Dickinson state lawmaker seeks Cramer's seat in 'scrappier' House
BISMARCK—Kelly Armstrong made his run for the U.S. House official Thursday, Feb. 22, marking the second North Dakota Republican state lawmaker to seek Rep. Kevin Cramer's seat.
Armstrong, a state senator, attorney and businessman from Dickinson, N.D., publicized his entrance into the race during a few appearances across the state Thursday after resigning as state party chairman this week. His announcement came just days after Cramer said he would run for the U.S. Senate in an effort to unseat Democratic incumbent Heidi Heitkamp.
The Senate race has drawn much of the spotlight in recent months, but Armstrong said the House is a better fit for him.
"It's scrappier," he said, drawing chuckles and applause from a room full of Republican legislators, statewide elected officials, lobbyists and others at Bismarck State College.
Armstrong's bid prompts competition within the Republican Party. Tom Campbell, a potato farmer from Grafton, N.D., and fellow state senator, had been campaigning for Heitkamp's seat but switched to the House race after Cramer moved to the Senate contest.
Campbell didn't return a message Thursday. His campaign deferred to a statement issued Wednesday, Feb. 21, in which spokesman Mike Schrimpf said Campbell "is best positioned to represent North Dakota in the U.S. House."
Armstrong avoided taking shots at Campbell during the Bismarck rally.
"Tom's been working really hard, but I'm going to stand on my record," he said.
The last time there was an open House race, Cramer skipped the convention process and defeated the GOP-endorsed candidate Brian Kalk in the 2012 primary election. Both were members of the Public Service Commission at the time.
But Armstrong said he's "all-in on this convention," which will be held in early April in Grand Forks.
"I can't resign as party chair on Tuesday and tell the party I don't care about the rules on Thursday," he said. "It's convention or bust."
Armstrong said Campbell has "sure made it sound" like he will run in the primary, regardless of the convention results. Campbell's campaign said their plan is to win the convention and the primary.
Several other North Dakota Republicans have also launched bids for the House, including Tiffany Abentroth, a Cummings, N.D., resident who is in the Marine Corps Reserves. Former Congressman Rick Berg didn't rule out a House run last week, while Public Service Commissioner Julie Fedorchak said it's unlikely she'd campaign for the seat.
Democratic House candidate Ben Hanson, a former state lawmaker, said in an emailed statement that Armstrong's announcement "doesn't change anything for us."
Armstrong was first elected to the state Senate in 2012. During the most recent legislative session, he was chairman of the Senate Judiciary Committee.

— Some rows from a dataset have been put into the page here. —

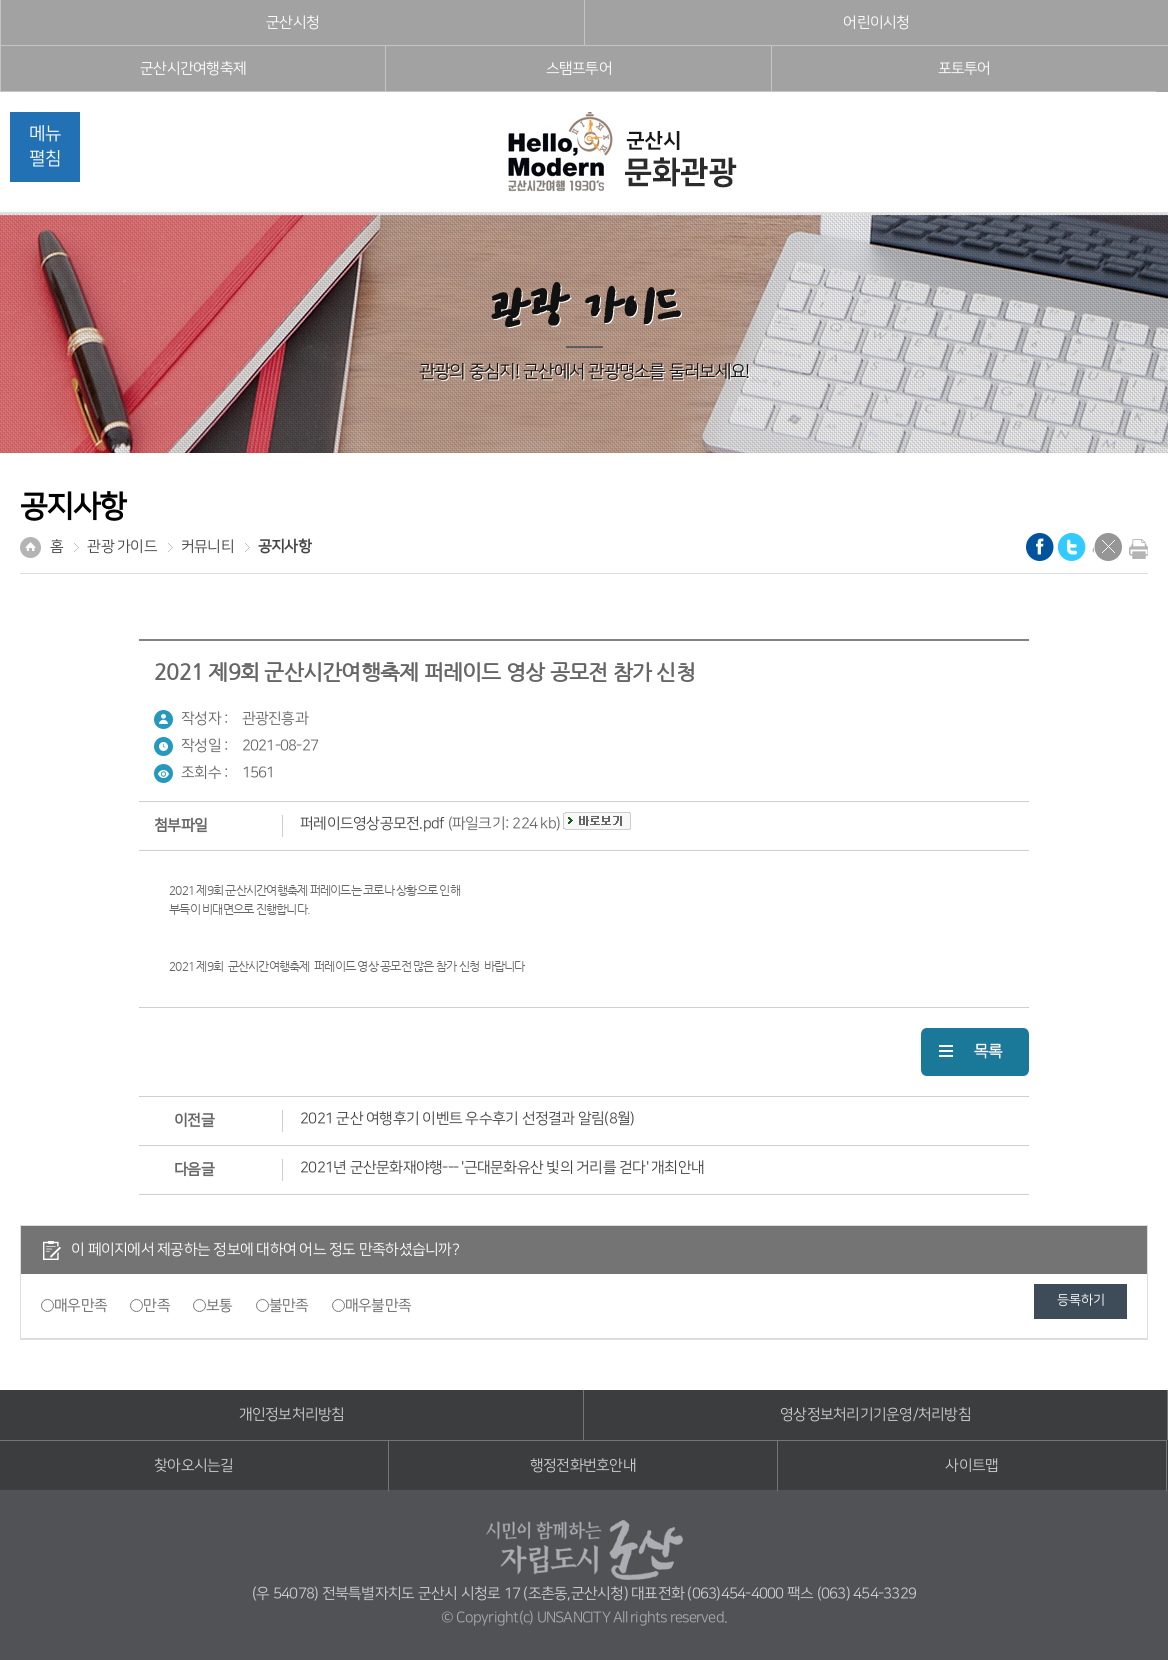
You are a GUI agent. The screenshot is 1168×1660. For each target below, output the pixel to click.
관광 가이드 (122, 546)
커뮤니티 (207, 546)
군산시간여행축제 (193, 68)
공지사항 (284, 546)
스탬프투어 (579, 68)
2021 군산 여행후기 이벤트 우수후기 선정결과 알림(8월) (467, 1118)
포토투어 (964, 68)
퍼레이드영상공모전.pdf (372, 823)
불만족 (289, 1305)
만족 (156, 1305)
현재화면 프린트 (1134, 549)
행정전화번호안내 (583, 1465)
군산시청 (292, 22)
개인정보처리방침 (292, 1414)
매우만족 (80, 1305)
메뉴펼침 (45, 146)
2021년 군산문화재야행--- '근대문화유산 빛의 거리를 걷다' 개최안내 (502, 1167)
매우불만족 (378, 1305)
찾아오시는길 (194, 1465)
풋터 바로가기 (0, 0)
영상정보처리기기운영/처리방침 (875, 1414)
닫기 (1108, 547)
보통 (219, 1305)
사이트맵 (971, 1465)
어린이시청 (876, 22)
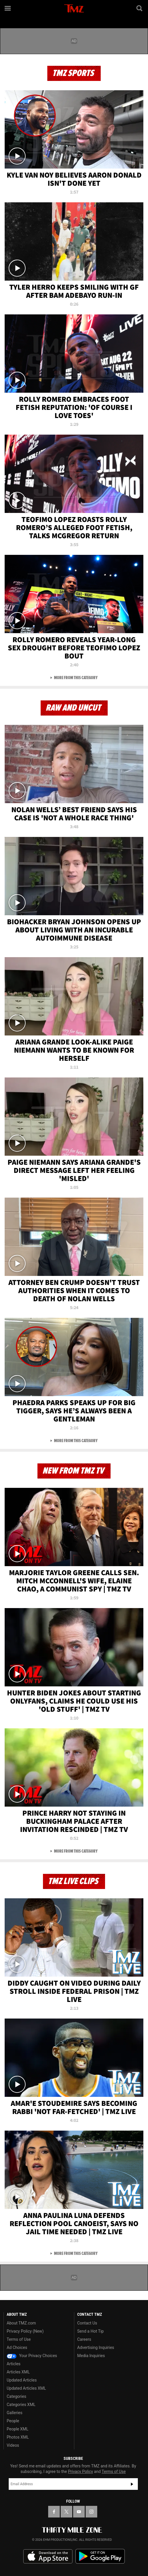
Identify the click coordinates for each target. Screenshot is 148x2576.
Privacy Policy (80, 2471)
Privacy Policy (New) (25, 2331)
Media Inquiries (91, 2355)
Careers (84, 2339)
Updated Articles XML (26, 2388)
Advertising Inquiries (95, 2347)
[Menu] (8, 8)
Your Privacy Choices (32, 2355)
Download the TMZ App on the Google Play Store (100, 2556)
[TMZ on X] (66, 2511)
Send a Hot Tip (90, 2331)
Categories (16, 2396)
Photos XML (18, 2437)
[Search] (140, 8)
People (13, 2421)
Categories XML (21, 2404)
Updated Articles (22, 2380)
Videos (13, 2445)
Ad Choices (17, 2347)
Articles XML (18, 2372)
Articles (14, 2363)
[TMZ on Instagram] (91, 2511)
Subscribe (132, 2484)
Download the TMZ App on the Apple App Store (48, 2556)
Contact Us (87, 2323)
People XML (17, 2429)
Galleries (14, 2412)
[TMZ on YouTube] (79, 2511)
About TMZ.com (21, 2323)
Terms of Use (19, 2339)
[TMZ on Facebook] (54, 2511)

Armstrong touted his role in passing oil boom surge funding, DUI reform and legislation to help law enforcement during the Dakota Access Pipeline protests. He signaled support for President Donald Trump, derided overregulation and said Congress needs to "get serious" about balancing the federal budget.
A graduate of the University of North Dakota School of Law, Armstrong, 41, is a partner in the Reichert Armstrong Law Office, although he said he hasn't practiced law since 2012. He's vice president of his father's oil business, he said.
North Dakota GOP Vice Chairman Jim Poolman said he has taken over Armstrong's chairmanship duties until a special election determines a replacement. His wife, Republican state Sen. Nicole Poolman, introduced Armstrong at the Bismarck rally as a friend and seatmate in the Senate chambers.
"I think Kelly's going to have broad support statewide," she said.